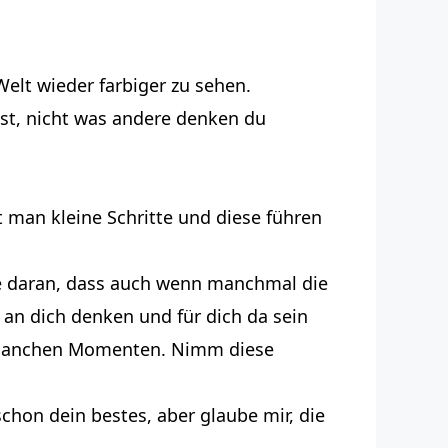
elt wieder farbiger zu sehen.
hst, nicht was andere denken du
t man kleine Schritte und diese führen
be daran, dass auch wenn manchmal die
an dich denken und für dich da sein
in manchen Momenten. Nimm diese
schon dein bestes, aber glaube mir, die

===

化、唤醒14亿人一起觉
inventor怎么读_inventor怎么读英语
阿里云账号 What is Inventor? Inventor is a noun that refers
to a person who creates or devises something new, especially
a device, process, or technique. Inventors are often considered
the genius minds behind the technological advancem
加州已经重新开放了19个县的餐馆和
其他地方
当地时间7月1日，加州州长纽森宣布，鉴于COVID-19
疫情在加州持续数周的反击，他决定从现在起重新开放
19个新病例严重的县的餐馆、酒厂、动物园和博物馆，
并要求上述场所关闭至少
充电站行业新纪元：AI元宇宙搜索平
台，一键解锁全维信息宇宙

===

Task goal — Copy back the listing above exactly, but only from the line with "elt wieder farbiger zu sehen." through the line with "schon dein bestes, aber glaube mir, die", both ends included.

Answer to this problem —
elt wieder farbiger zu sehen.
hst, nicht was andere denken du
t man kleine Schritte und diese führen
be daran, dass auch wenn manchmal die
an dich denken und für dich da sein
in manchen Momenten. Nimm diese
schon dein bestes, aber glaube mir, die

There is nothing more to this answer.